Don’t assume, by the way, that physicists are necessarily more competent at statistics than biologists. I’ve been both a high energy physicist and a geneticist, and I can assure you that good population geneticists know at least as much about statistics as experimental physicists, and some of them quite a bit more.
I didn’t confuse perturbative and non-perturbative QCD – I just said QCD, i.e. the full model. Perturbative QCD is an approximation of QCD that works well at high energies, while other approximations have to be used for the non-perturbative regime, including for calculating hadron masses. The latter could not be calculated until quite recently, using any approximation. The earliest reasonable calculation that I can find of the proton mass was in 2008. None of this affects my (quite unimportant) point, which is that physicists too are willing to accept models that can’t estimate some things accurately if there’s nothing better available. Anyway, this is a tangent and not worth pursuing.
The Mouflon sheep study is orthogonal to the methods that we’re discussing for setting limits on the timing of a tight human bottleneck. The model used in the sheep study, the one that was in conflict with observation, makes much stronger assumptions.
@MStrauss I’m sorry I have not been able to participate in this conversation. I’m currently out of pocket. I want to comment on a couple things.
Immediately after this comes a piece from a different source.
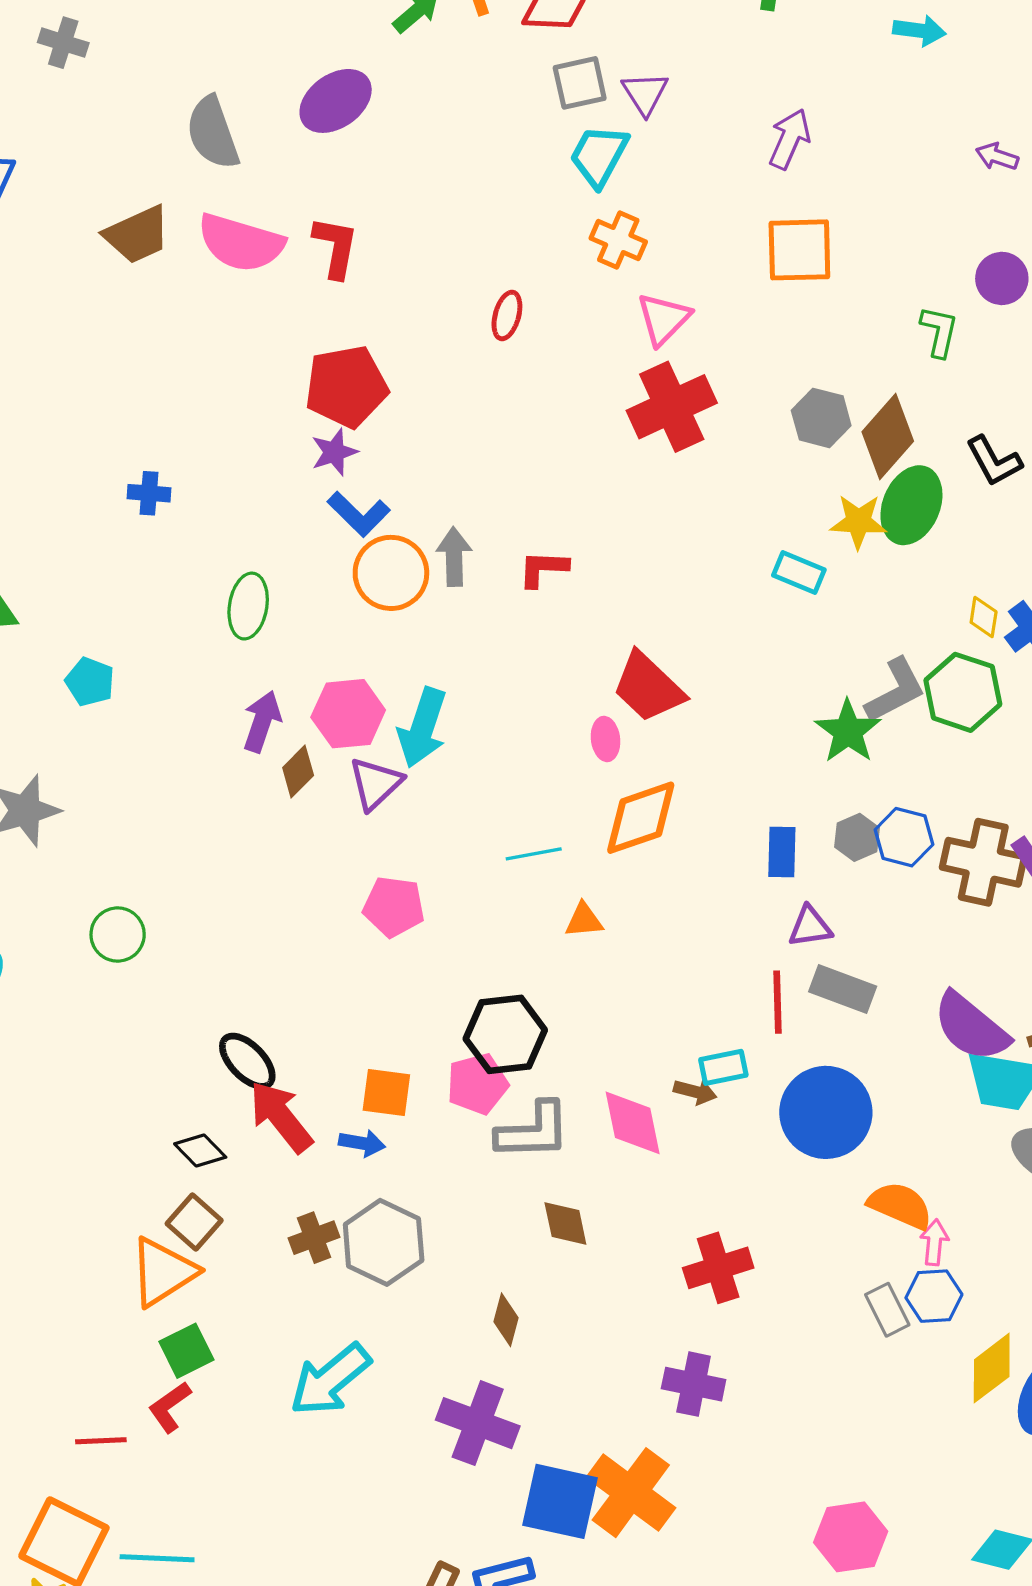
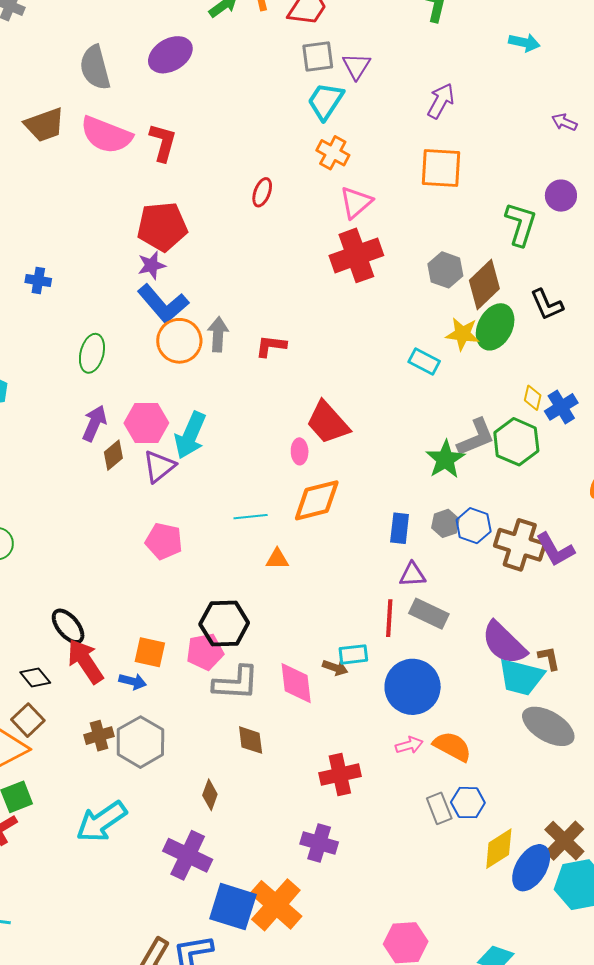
green L-shape: (939, 331) -> (521, 224), size x1.4
blue L-shape: (359, 514) -> (163, 304), size x1.4
pink arrow: (934, 1242) -> (409, 745), moved, turned 64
@glipsnort is a highly competent and thoughtful scientist in this area, who has consistently demonstrated himself honest with the evidence. I suggest engaging most directly with him.
You discuss difficulty understanding the validity of the models involved. I’m happy to explain them to you sometime, so you can make sense of it. This really not that complex, but it often been explained in very poor ways.
You are lookin at Yadam and Meve as a potential bottleneck. The problem, however, is that there is much more information to consider, such as the other 95% of the genome. That changes the conclusion substantially. Until we engaged with 95% of the data, we can’t be certain of much from only looking at Yadam and Meve.